Extracted information:
-------------------------

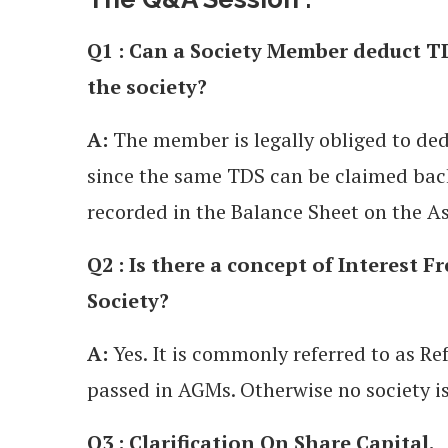
Q1 : Can a Society Member deduct TD
the society?
A:
The member is legally obliged to ded
since the same TDS can be claimed ba
recorded in the Balance Sheet on the As
Q2 : Is there a concept of Interest F
Society?
A:
Yes. It is commonly referred to as R
passed in AGMs. Otherwise no society is 
Q3 : Clarification On Share Capital.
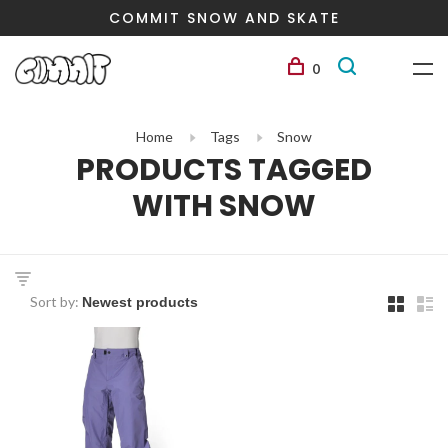
COMMIT SNOW AND SKATE
0
Home
Tags
Snow
PRODUCTS TAGGED
WITH SNOW
Sort by:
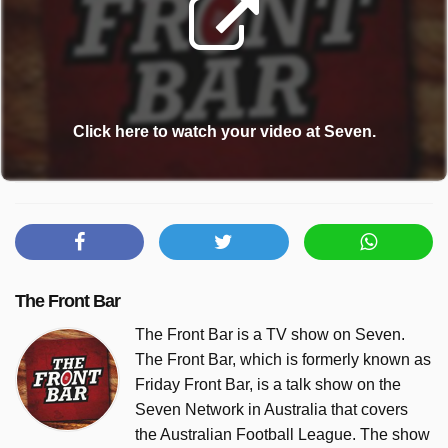
Click here to watch your video at Seven.
The Front Bar
The Front Bar is a TV show on Seven.
The Front Bar, which is formerly known as
Friday Front Bar, is a talk show on the
Seven Network in Australia that covers
the Australian Football League. The show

-------------------------

Activity: Reproduce each entry verbatim, excluding any embedded images.

Task output:
Q1 : Can a Society Member deduct TD
the society?
A:
The member is legally obliged to ded
since the same TDS can be claimed ba
recorded in the Balance Sheet on the As
Q2 : Is there a concept of Interest F
Society?
A:
Yes. It is commonly referred to as R
passed in AGMs. Otherwise no society is 
Q3 : Clarification On Share Capital.
COMMIT SNOW AND SKATE
0
Home
Tags
Snow
PRODUCTS TAGGED
WITH SNOW
Sort by:
Click here to watch your video at Seven.
The Front Bar
The Front Bar is a TV show on Seven.
The Front Bar, which is formerly known as
Friday Front Bar, is a talk show on the
Seven Network in Australia that covers
the Australian Football League. The show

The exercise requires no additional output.